Records shown ::
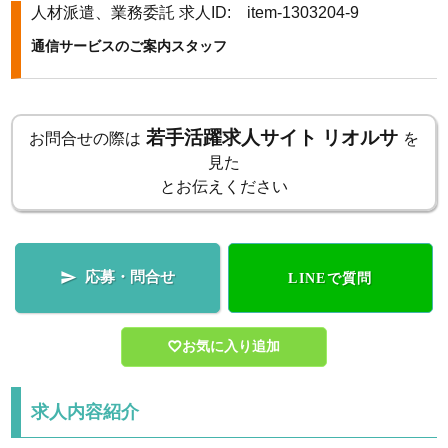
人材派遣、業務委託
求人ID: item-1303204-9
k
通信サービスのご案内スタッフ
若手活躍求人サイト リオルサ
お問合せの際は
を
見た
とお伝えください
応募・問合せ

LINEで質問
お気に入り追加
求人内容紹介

==

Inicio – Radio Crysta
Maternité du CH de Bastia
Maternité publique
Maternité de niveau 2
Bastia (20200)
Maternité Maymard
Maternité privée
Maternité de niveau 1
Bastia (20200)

About this exercise :: Search the entries for the string "niveau" and collect each line that has it.

Exercise result ::
Maternité de niveau 2
Maternité de niveau 1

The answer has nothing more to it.